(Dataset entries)
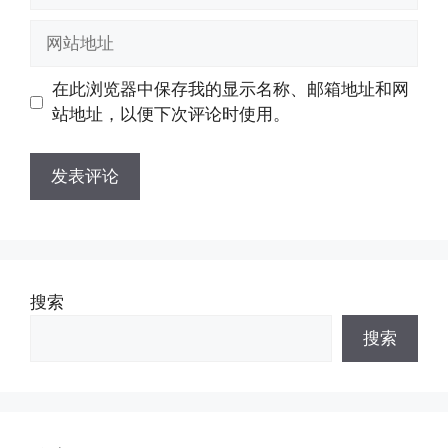
邮
网
箱
站
地
地
在此浏览器中保存我的显示名称、邮箱地址和网
址
址
站地址，以便下次评论时使用。
搜索
搜索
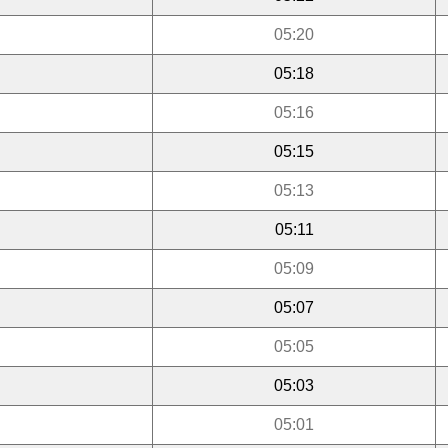
05:20
05:18
05:16
05:15
05:13
05:11
05:09
05:07
05:05
05:03
05:01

Task statement: Extract all the data above exactly, excluding every picture.

Problem solution:
邮
网
箱
站
地
地
在此浏览器中保存我的显示名称、邮箱地址和网
址
址
站地址，以便下次评论时使用。
搜索
搜索
05:20
05:18
05:16
05:15
05:13
05:11
05:09
05:07
05:05
05:03
05:01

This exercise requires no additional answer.